Any party capable of taking on a 24-HD powerhouse isn't going to be challenged by Baskra's minions. One turn undead from the party cleric and pfft they're all gone.
BENASIM
A greebly purple monster which manifests whatever limbs it needs, hates demihumans, and writes poetry in the blood of its victims. I actually like this one: it's a low-level monster (2+2 HD) which could serve as a neat twist on a serial killer hunt for low-level characters.
BOTHRIAN
It's literally just a mind flayer with the serial numbers filed off.
BULETTE, DESERT
It's a bulette with fire breath. It's also got some life-cycle details which make it fractionally more interesting than that, but eh.
Next Time: One of the most WTF illustrations in the book, and some other stuff.
STATS SO FAR
Monsters: 14
Female Monsters: 3
Female Monsters With Their Tits Out: 2
Anti-Theist Monsters: 1
Worm Monsters: 2
Post
Original SA postOkay, the last batch of monsters were pretty tame. This should wake you up a bit.
CONTENT WARNING: misogyny, dead children, torture
CHIMAERA QUEEN
A unique high-level enemy who bears virtually no resemblance to the chimeras she ostensibly gives birth to. She's got a handful of 1/day 'fuck you' spell-likes as well: maze, power word: blind, meteor swarm, some others. She likes to hunt people.
The Teratic Tome posted:
The Chimaera Queen has the torso of a humanoid female. From between her shoulders juts a cluster of green tentacles ending in three black claws. Her arms are long, and her body is covered with pale green thorns. Between her legs, there's a thick pale blue tentacle from which grow several smaller tentacles. This main tentacle ends in her head, which is topped by thin white tentacles that writhe around her face. The Queen's tongue is long and grey and dry, ending in a wad of tissue tipped with spikes. Her legs are pale blue with dark brown spots, each ending in three spikes.
There's a full-page art piece which faithfully reproduces this description.
Naturally, her tits (and ass) are perfect.
COLONIST
A white man in the recent Black Panther movie-- no, wait, that's a coloniser. Let me start again.
A colonist is a six-legged insect-like creature with a humanoid torso and blades for hands.

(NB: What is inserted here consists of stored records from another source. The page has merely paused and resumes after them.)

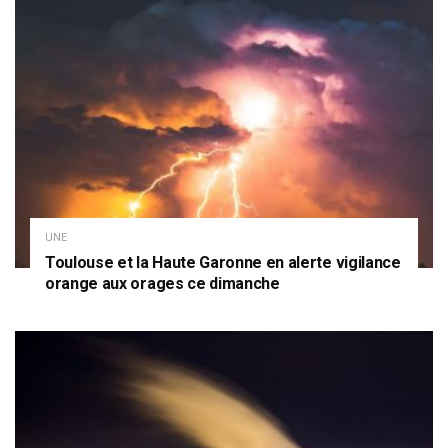
UNE
Toulouse et la Haute Garonne en alerte vigilance
orange aux orages ce dimanche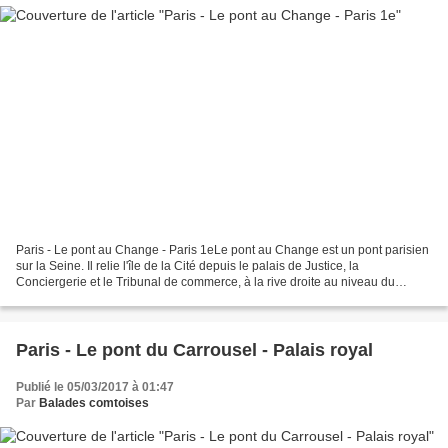
Paris - Le pont au Change - Paris 1eLe pont au Change est un pont parisien
sur la Seine. Il relie l'île de la Cité depuis le palais de Justice, la
Conciergerie et le Tribunal de commerce, à la rive droite au niveau du
théâtre du Châtelet. Il se situe...
Paris - Le pont du Carrousel - Palais royal
Publié le 05/03/2017 à 01:47
Par
Balades comtoises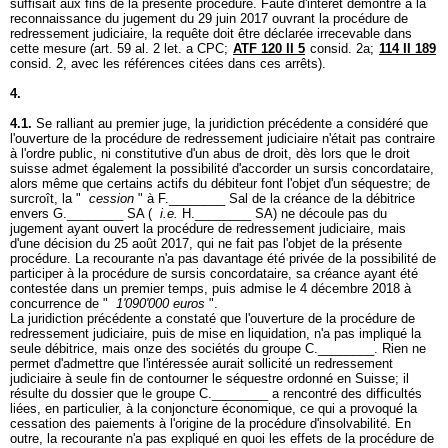
suffisait aux fins de la présente procédure. Faute d'intérêt démontré à la
reconnaissance du jugement du 29 juin 2017 ouvrant la procédure de
redressement judiciaire, la requête doit être déclarée irrecevable dans
cette mesure (
art. 59 al. 2 let. a CPC
;
ATF 120 II 5
consid. 2a;
114 II 189
consid. 2, avec les références citées dans ces arrêts).
4.
4.1.
Se ralliant au premier juge, la juridiction précédente a considéré que
l'ouverture de la procédure de redressement judiciaire n'était pas contraire
à l'ordre public, ni constitutive d'un abus de droit, dès lors que le droit
suisse admet également la possibilité d'accorder un sursis concordataire,
alors même que certains actifs du débiteur font l'objet d'un séquestre; de
surcroît, la "
cession
" à F.________ Sal de la créance de la débitrice
envers G.________ SA (
i.e.
H.________ SA) ne découle pas du
jugement ayant ouvert la procédure de redressement judiciaire, mais
d'une décision du 25 août 2017, qui ne fait pas l'objet de la présente
procédure. La recourante n'a pas davantage été privée de la possibilité de
participer à la procédure de sursis concordataire, sa créance ayant été
contestée dans un premier temps, puis admise le 4 décembre 2018 à
concurrence de "
1'090'000 euros
".
La juridiction précédente a constaté que l'ouverture de la procédure de
redressement judiciaire, puis de mise en liquidation, n'a pas impliqué la
seule débitrice, mais onze des sociétés du groupe C.________. Rien ne
permet d'admettre que l'intéressée aurait sollicité un redressement
judiciaire à seule fin de contourner le séquestre ordonné en Suisse; il
résulte du dossier que le groupe C.________ a rencontré des difficultés
liées, en particulier, à la conjoncture économique, ce qui a provoqué la
cessation des paiements à l'origine de la procédure d'insolvabilité. En
outre, la recourante n'a pas expliqué en quoi les effets de la procédure de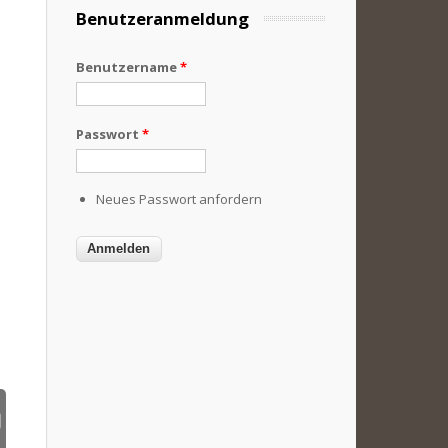
Benutzeranmeldung
Benutzername
*
Passwort
*
Neues Passwort anfordern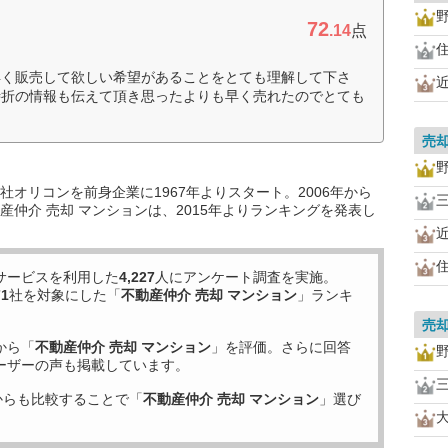
72
.14
点
早く販売して欲しい希望があることをとても理解して下さ
時折の情報も伝えて頂き思ったよりも早く売れたのでとても
売
オリコンを前身企業に1967年よりスタート。2006年から
仲介 売却 マンションは、2015年よりランキングを発表し
サービスを利用した
4,227
人にアンケート調査を実施。
71
社を対象にした「
不動産仲介 売却 マンション
」ランキ
売
から「
不動産仲介 売却 マンション
」を評価。さらに回答
ーザーの声も掲載しています。
からも比較することで「
不動産仲介 売却 マンション
」選び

They establish nests and build monstrous spires for unknown reasons (and by unknown means since they don't have hands).
On the one hand, they're low-level enemies (1+1 HD) and it's always nice to have a bit more variety there. On the other hand the number encountered is 2d4 (reasonable) or 5d20 (what) and since they don't talk to people and attack other life-forms on sight they're really boring low-level enemies.
CONTRIVANCE
The Teratic Tome posted:
Built from spare parts by infernal gnomes, contrivances are mechanical golems that guard the passages to the long-forgotten subterranean clockwork kingdom of Mecha Zel.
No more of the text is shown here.